We may assume, for purposes of the case, that an action for alienation of the affection of a son brought by a father has been abrogated by the statute, or never existed in the first place.
. Intentional infliction of emotional distress and alienation of affection are two distinct causes of action. Under the former, a plaintiff must establish that the tort is intentional or reckless, the tort-feasor's conduct is outrageous and intolerable, the wrongful conduct and the emotional distress are causally connected and the emotional distress is severe. Womack v. Eldridge, 215 Va. 338, 210 S.E.2d 145 (1974). To recover for the tort of alienation of affection, at least as it existed prior to the 1968 statutory abolition, outrageous and intolerable conduct or a showing of severe emotional distress were not prerequisites for recovery. Instead, a plaintiff need only show a "malicious" (meaning unjustifiable) interference or an intention that such interference result in the loss of affection. Annotation, Right of Child or Parent to Recover for Alienation of Other's Affections, 60 A.L.R.3d 931, 939 (1974), citing Strode v. Gleason, 9 Wash. App. 13, 510 P.2d 250 (1973) (allowing compensatory damages against a third party who maliciously alienated the affections of a minor child). Unlike the tort of intentional infliction of emotional distress, alienation of affection also has required an existing family relationship. See generally, 9B Michie's Jurisprudence of Virginia and West Virginia § 101 (1984); 60 A.L.R.3d 931, 935. Hence, not only are the elements of the two causes of action different, but intentional infliction of emotional distress implies a higher burden of proof than alienation of affection. We have here, therefore, not merely a solitary rose (alienation of affection) but rather a bouquet containing, in addition, the tulip of intentional infliction of emotional distress.
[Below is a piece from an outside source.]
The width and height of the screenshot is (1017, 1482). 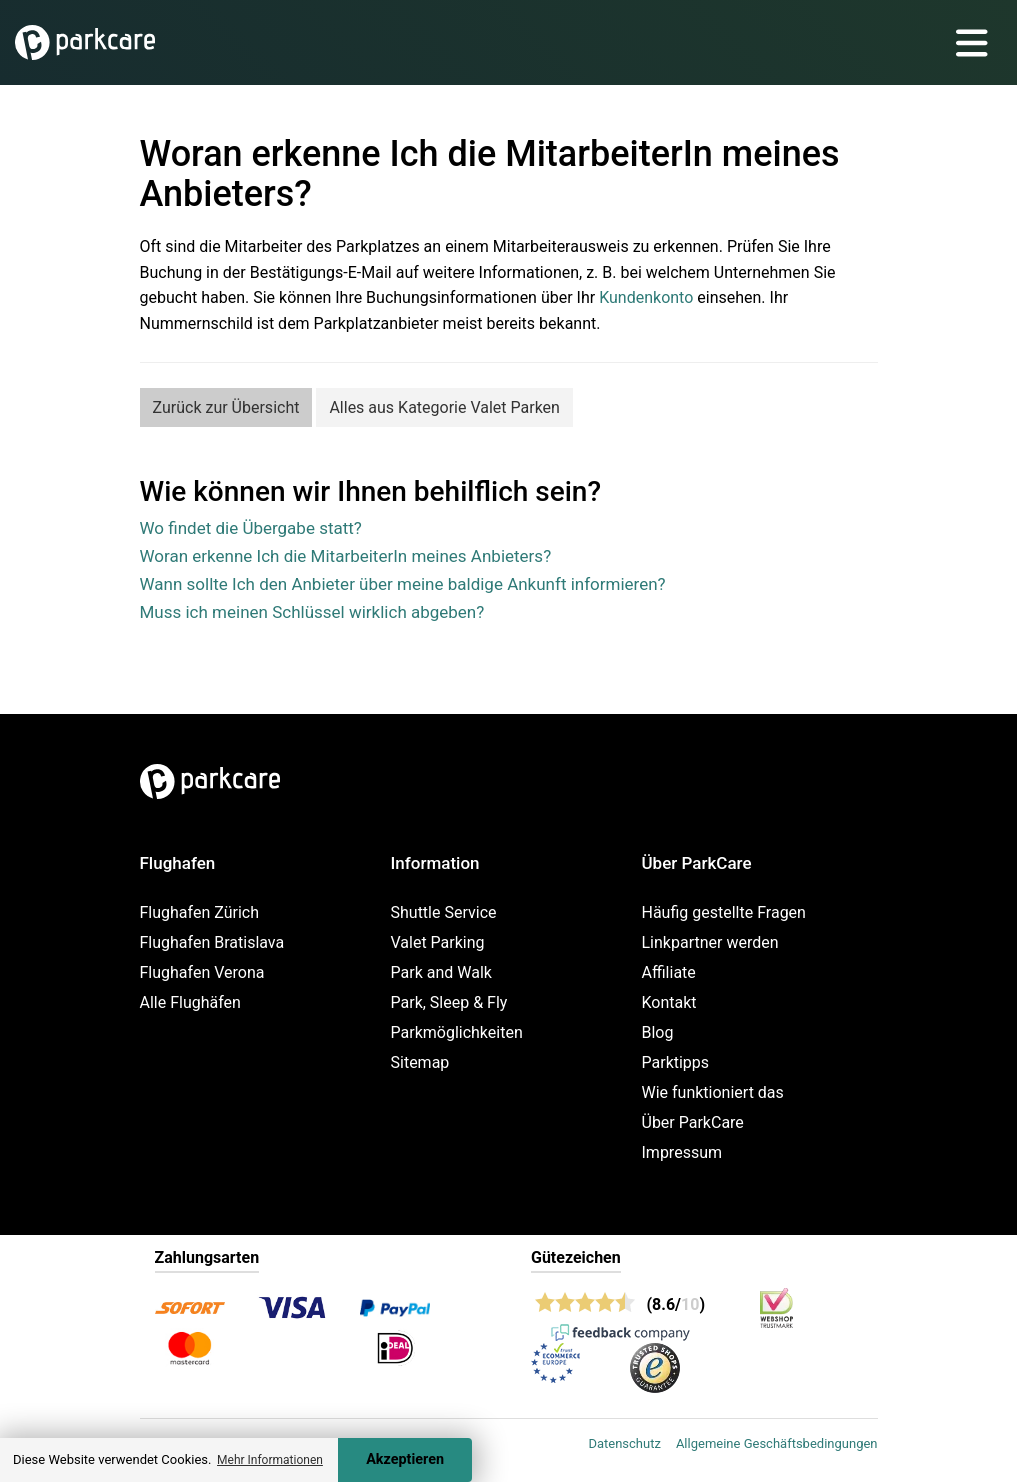 What do you see at coordinates (405, 1459) in the screenshot?
I see `Akzeptieren [Accept cookies]` at bounding box center [405, 1459].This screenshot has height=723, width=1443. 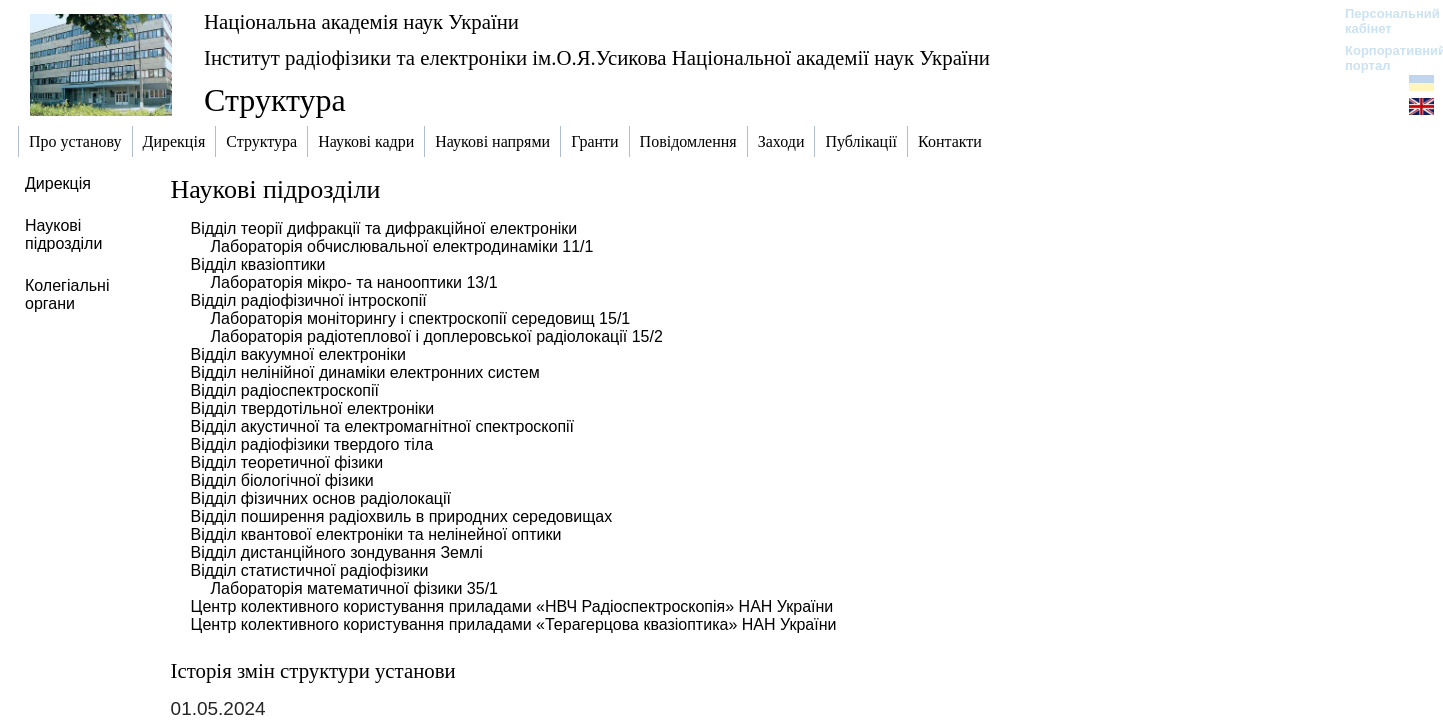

. An argument that there should be a retrial to effect a reduction in the amounts of the compensatory and punitive verdicts, to strike out such parts thereof as might be wrongly calculated with reference to alienation of affection, irrespective of whether the argument otherwise has any validity, is not open to Scott. She opted for . an all or nothing approach and may not assert a claim that only some of the recovery was appropriate.
. Nevertheless, in 1981 interspousal immunity came to an end by statute. Ann.Va.Code § 8.01-220.1, signifying the recognition of a profound societal change with regard to the consequences of suits between family members. By the time the son attains majority and is emancipated, and within the time limit established by the appropriate statute of limitations, it may be determined that the relationship between an emancipated son and his parent is not, as a matter of Virginia common law, so subject to adverse consequences as to bar a suit by the son against Scott, especially if the claim is that the parent acted wilfully or maliciously. Cf. Wor-rell v. Worrell, 174 Va. 11, 27-29, 4 S.E.2d 343, 350 (1939); Brumfield v. Brumfield, 194 Va. 577, 580-82, 74 S.E.2d 170, 173, 174 (1953); Smith v. Kauffman, 212 Va. 181, 185-86, 183 S.E.2d 190, 194 (1971). See especially, Strode v. Gleason, supra.